Crisp is an unincorporated community in Edgecombe County in eastern North Carolina, United States. It is located at the intersection of U.S. Route 258 and North Carolina Highway 124, approximately 11 miles south of Tarboro.

==History==

Various family records indicate that farmers settled in the area by the late 18th century. The community became known as "Crisp" in 1896, when it acquired a post office. Before that time, the community had been referred to as "Eagles' Store," "Eagles' Crossroads," and other variations after the store run by the Eagles family, now through five generations. In 1896, the Eagles had taken on a business partner, Sellus M. Crisp, and when the business, on behalf of the community, applied for a post office with the request that the community be named "Eagles," it was on Eagles & Crisp Mercantile business stationery. The post office department, noting that several towns throughout the state had the word "Eagles" in the name, suggested that the town be called "Crisp." There was no disagreement and the Post Office had a station in Eagles' store until the early 1990s.

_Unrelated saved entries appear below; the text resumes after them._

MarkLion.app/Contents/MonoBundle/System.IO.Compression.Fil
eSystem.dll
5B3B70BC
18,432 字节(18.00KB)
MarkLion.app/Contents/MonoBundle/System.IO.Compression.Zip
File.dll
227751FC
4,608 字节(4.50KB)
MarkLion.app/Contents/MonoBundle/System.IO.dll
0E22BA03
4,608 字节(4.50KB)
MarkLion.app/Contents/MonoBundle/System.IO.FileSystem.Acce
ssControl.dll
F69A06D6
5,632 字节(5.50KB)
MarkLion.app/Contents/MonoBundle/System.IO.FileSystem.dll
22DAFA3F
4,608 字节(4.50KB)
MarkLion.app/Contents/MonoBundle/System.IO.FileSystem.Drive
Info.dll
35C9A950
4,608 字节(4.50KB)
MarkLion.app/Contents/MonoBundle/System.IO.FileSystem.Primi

Eagles Baptist Church was organized in 1891. At the time it was the second Missionary Baptist church in the county and is still the largest church in Crisp. Crisp Chapel Free Will Baptist Church, formerly Eagles Chapel, is the other church in the community. Historically, Eagles Baptist Church has served a white congregation and Crisp Chapel (formerly, Eagles Chapel) has served an African-American congregation.

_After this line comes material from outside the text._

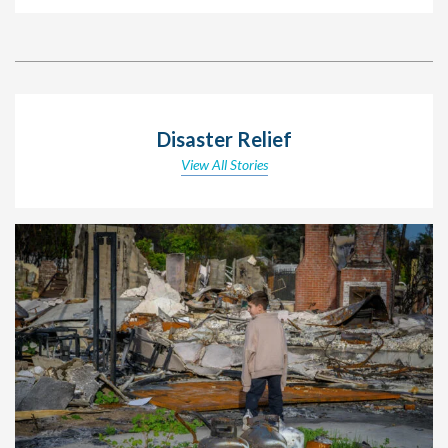
Disaster Relief
View All Stories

There was a private academy, Eagles Academy, in Crisp from an unknown time in the 19th century into the 20th century. It was followed by a public school on the same site. The public school was graded and replaced several ungraded schools in the area, including Edgewood School. In around 1925 the high school grades (8-11) consolidated into South Edgecombe High School, about two miles away, being joined with Macclesfield and Pinetops high school grades. The elementary grades(1-8) did not consolidate until around 1960. During the 1950s, Crisp Elementary School was a seven-teacher, eight-grade school. The school site was east of and adjacent to Eagles Baptist Church and the Church now owns the property.